In the 19th century the British Empire, through the Royal Navy and the military wing of the East India Company, fought two wars to force Imperial China to accept the illegal opium trade. Britain forced China to make opium legal within its empire while keeping opium illegal in Great Britain. It also punished Chinese impertinence in attempting to protect the well-being of Chinese citizens by seizing territory and imposing trade laws. The opium wars devastated the Chinese economy and led to massive addiction among the Chinese people, while they ensured Chinese silver entered British coffers, further weakening the Qing Dynasty in China.

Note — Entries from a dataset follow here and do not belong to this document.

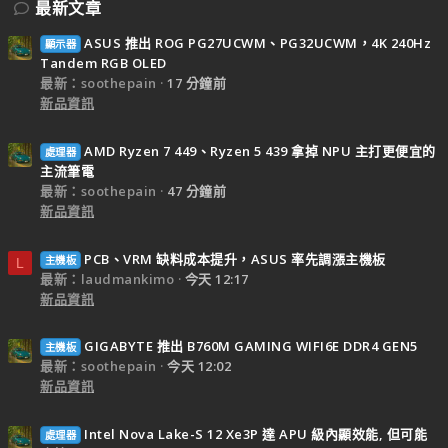
最新文章
ASUS 推出 ROG PG27UCWM、PG32UCWM，4K 240Hz
顯示器
Tandem RGB OLED
最新：soothepain
17 分鐘前
新品資訊
AMD Ryzen 7 449、Ryzen 5 439 拿掉 NPU 主打更便宜的
處理器
主流筆電
最新：soothepain
47 分鐘前
新品資訊
PCB、VRM 缺料成本提升，ASUS 率先調漲主機板
主機板
L
最新：laudmankimo
今天 12:17
新品資訊
GIGABYTE 推出 B760M GAMING WIFI6E DDR4 GEN5
主機板
最新：soothepain
今天 12:02
新品資訊
Intel Nova Lake-S 12 Xe3P 達 APU 級內顯效能, 但可能
處理器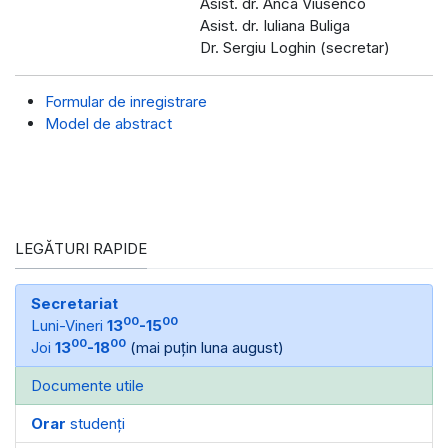
Asist. dr. Anca Viusenco
Asist. dr. Iuliana Buliga
Dr. Sergiu Loghin (secretar)
Formular de inregistrare
Model de abstract
LEGĂTURI RAPIDE
Secretariat
00
00
Luni-Vineri
13
-15
00
00
Joi
13
-18
(mai puțin luna august)
Documente utile
Orar
studenți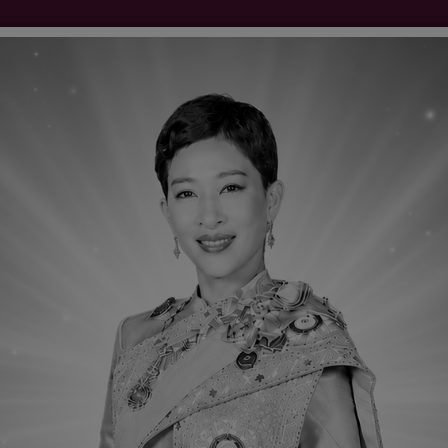
ติดต่อเรา
Q&Aเว็บบอร์ด
ลงนามถวายพระพร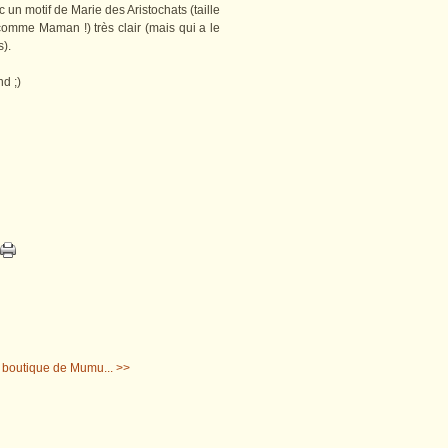
 un motif de Marie des Aristochats (taille
omme Maman !) très clair (mais qui a le
s).
d ;)
 boutique de Mumu... >>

A modern-day equivalent might be the governments of Colombia and Peru forcing the United States to accept the illegal trade in cocaine and allowing Colombian and Peruvian merchants to sell it in American cities openly, with the cashflow leaving the United States for their own treasuries, and the city of Miami becoming a port under their control. Yes, that is farfetched, but it is equivalent to what happened during the period of Chinese history known as the Opium Wars. Here is how it happened, during the period of history which was known as the Pax Britannica.

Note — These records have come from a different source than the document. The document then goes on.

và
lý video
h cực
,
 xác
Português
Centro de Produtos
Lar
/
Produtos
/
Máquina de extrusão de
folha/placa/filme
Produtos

1. The Qing Dynasty expanded China’s Empire, but isolated it from the west
The Qing Dynasty of Manchuria brought the lands of Tibet into the Chinese Empire, conquered the lands of the Uyghurs in what became Xinjiang, and the island of Taiwan. Within the borders of the Chinese Empire trade was bustling by the beginning of the 18th century, and it grew throughout, with trading centers along the rivers and internal roads. Foreign ships were banned, the Qing denied access to foreign diplomats, with the exception of the port of Canton. Trade was allowed in a district of the city of Canton (Guangzhou) known as the 13 Factories, with Chinese goods traded for silver.

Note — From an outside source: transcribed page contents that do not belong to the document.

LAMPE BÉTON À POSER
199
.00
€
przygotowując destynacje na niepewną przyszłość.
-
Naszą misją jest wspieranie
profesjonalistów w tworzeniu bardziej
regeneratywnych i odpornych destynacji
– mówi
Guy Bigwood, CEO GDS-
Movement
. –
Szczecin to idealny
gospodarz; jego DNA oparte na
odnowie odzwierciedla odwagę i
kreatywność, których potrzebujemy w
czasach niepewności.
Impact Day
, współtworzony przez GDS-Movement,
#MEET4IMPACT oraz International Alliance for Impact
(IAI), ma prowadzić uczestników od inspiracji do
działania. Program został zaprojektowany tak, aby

Britain’s powerful East India Company held a monopoly on trade with the Chinese, as well as a monopoly on the tea trade to Britain. Tea from China, as well as Chinese silks and porcelain, departed from Canton, paid for by British silver. The East India Company didn’t like trading hard specie – always in short supply – for Chinese goods, and they also needed a market for the opium produced in the company-owned territories in India. By the middle of the 18th century, ships from the East India Company were smuggling opium – used in some traditional Chinese medicines – to China, being paid in silver, in effect recouping the coinage paid to the Chinese for other goods.